El estado de inseguridad que vive el mundo es preocupante. Algo
habría que hacer para frenar tantos desórdenes y achicar
calamidades. La primera de las atmósferas a tener en cuenta debiera
ser la de asegurar los alimentos para toda la población mundial. La
inseguridad alimentaria acrecienta las tropelías. No se puede calmar
la tierra, sino se alivia el sufrimiento de las personas que padecen
hambre crónica, incluso en regiones donde el clima favorable y los
buenos terrenos aseguran la disponibilidad normal de excedentes
alimentarios. La corrupción de esos gobiernos, que no propugnan
valores de justicia, han de ser juzgados por tribunales
internacionales. A mi juicio, se podría conseguir la seguridad
alimentaria, a poco que pusiéramos orden en un mundo en el que ya no
hay distancias, redistribuyendo los alimentos en cantidades
suficientes, teniendo en cuenta la producción interna, las
importaciones comerciales y las existencias nacionales, los medios de
subsistencia de los hogares, es decir, un mínimo vital que debe ser
adecuado para proporcionar a las personas acceso a los suministros
alimentarios; y los suministros disponibles deben satisfacer las
necesidades de alimentación y salud específicas de todos los
miembros de la comunidad.
Otra de las grandes lacras mundiales, es la violencia, que genera un
tornado de inseguridades, causadas, en parte, por esa pobreza en la
calidad de vida, por la corrupción de gobiernos, impunidad,
desintegración familiar o ingobernabilidad. Hemos de concebir, pues,
la seguridad humana como un concepto amplio, puesto que de todas las
condiciones de la libertad, la seguridad es una de las más evidentes
ya que, si ella falta es la misma libertad la que se esfuma. Se
necesita, pues, potenciar tanto la seguridad de la defensa de las
instituciones y el mantenimiento de la tranquilidad ciudadana, como el
derecho a la protección de la persona y de sus bienes. Por
consiguiente, la noción de seguridad, conlleva esa tranquilidad
ciudadana, que nos asiste en los derechos fundamentales o derechos
naturales, y que ha de frenar la temible y terrorífica delincuencia
callejera o terrorismo. Y eso, es asunto de los Estados y de sus
Gobiernos.
Los episodios de delincuencia callejera y de violencia criminal
degradan el concepto mismo de civilización humana. Hay que salvar a
la sociedad, al mundo, de tantas intimidaciones, porque en todo el
planetario se vive en continuo terror, hasta el punto, que ya se dice
y comenta, que nadie se siente seguro de su propia existencia. Y eso
es gravísimo, por el peligro de destrucción que conlleva. Por eso,
ante los generadores del terror, hay que actuar con contundencia, para
salvaguardar la seguridad de cada persona, lo exige el derecho, todo
el derecho del mundo, el principio natural de toda convivencia humana,
de ahí que sea un crimen contra la humanidad, porque destruye la
verdadera construcción de una tierra en paz.

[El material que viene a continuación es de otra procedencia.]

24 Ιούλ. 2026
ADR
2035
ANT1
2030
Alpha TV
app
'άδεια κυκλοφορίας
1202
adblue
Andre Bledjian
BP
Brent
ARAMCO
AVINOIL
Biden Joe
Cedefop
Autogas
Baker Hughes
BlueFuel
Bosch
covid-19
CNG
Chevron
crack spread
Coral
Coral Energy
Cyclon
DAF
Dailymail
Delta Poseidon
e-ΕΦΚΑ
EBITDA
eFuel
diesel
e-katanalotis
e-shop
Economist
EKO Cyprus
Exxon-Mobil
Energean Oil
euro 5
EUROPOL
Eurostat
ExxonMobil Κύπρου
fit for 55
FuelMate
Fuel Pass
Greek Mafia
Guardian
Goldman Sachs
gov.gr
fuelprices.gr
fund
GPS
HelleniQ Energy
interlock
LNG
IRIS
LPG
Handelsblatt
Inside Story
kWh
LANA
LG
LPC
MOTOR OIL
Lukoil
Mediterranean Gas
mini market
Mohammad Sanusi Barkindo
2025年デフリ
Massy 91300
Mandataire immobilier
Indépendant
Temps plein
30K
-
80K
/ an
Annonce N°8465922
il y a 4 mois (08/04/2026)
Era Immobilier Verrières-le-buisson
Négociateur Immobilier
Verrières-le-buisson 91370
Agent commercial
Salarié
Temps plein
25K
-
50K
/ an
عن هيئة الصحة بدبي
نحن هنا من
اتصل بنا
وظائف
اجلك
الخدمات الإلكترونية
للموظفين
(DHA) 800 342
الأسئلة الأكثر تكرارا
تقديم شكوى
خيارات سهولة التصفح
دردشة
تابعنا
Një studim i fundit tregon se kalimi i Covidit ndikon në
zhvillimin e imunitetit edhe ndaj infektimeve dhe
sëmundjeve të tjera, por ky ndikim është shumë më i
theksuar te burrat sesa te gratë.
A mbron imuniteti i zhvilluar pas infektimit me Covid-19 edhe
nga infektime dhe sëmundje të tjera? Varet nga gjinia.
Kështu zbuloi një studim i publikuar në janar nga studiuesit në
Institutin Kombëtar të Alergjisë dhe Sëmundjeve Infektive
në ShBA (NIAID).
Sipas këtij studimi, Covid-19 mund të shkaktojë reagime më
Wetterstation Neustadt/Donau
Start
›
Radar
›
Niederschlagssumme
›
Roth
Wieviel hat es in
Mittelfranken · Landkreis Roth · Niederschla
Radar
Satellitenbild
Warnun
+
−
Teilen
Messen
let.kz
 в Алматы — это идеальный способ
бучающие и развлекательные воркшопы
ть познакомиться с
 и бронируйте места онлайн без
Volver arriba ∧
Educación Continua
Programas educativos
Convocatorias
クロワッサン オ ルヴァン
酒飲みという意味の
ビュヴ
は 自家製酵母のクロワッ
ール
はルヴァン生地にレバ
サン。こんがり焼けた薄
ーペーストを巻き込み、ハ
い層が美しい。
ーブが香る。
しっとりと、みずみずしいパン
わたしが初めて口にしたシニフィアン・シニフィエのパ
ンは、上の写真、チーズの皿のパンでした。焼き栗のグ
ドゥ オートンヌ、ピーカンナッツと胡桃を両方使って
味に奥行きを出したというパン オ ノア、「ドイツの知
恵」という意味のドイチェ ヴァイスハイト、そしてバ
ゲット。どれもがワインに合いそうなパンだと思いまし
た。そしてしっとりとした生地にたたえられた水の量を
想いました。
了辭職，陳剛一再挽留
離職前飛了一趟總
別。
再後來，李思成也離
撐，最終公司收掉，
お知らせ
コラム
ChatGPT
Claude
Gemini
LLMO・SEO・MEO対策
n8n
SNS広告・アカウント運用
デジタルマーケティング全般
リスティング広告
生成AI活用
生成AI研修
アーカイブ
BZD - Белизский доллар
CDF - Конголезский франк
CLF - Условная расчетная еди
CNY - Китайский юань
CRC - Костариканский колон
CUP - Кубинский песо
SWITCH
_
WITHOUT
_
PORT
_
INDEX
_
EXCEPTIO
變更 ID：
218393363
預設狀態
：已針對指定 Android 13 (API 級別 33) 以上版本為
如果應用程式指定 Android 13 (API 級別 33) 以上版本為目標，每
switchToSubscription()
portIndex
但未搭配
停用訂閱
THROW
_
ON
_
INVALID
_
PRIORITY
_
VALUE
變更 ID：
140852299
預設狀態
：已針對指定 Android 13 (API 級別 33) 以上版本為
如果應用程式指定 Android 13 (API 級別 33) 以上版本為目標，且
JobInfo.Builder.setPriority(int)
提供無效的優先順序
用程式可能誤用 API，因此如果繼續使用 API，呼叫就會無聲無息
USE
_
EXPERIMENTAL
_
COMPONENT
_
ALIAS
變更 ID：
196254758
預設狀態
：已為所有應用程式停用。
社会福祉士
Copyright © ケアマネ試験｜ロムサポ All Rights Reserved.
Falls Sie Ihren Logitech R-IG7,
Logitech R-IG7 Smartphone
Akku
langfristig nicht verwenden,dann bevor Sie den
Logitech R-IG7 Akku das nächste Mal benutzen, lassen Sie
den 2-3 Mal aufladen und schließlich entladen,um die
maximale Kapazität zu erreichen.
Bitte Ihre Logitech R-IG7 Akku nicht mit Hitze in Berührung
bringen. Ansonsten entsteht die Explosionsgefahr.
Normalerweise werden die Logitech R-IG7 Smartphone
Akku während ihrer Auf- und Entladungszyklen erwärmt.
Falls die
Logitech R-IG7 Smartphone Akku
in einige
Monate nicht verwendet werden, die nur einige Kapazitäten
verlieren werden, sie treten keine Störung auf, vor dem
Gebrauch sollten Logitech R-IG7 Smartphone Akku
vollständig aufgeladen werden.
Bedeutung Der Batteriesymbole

Ante tanta atmósfera de inseguridad, pues, en el mundo, urge un
nuevo pensamiento de unión entre todas las naciones que frene la
barbarie, mediante compromisos serios y políticas integrales que
localicen las causas económico-estructurales y psico-culturales de la
violencia social, para repelerlas eficazmente, incluyendo campañas
masivas por todos los medios de comunicación, que promuevan los
valores morales y los derechos ciudadanos, imprescindibles para una
convivencia pacífica y una vida humana digna y sostenible. El clima
de violencia y mal gusto que potencian las televisiones y otros medios
de masas, están haciendo un irreparable daño.
¿Adónde, adónde va el mundo con estos aires de inseguridad?.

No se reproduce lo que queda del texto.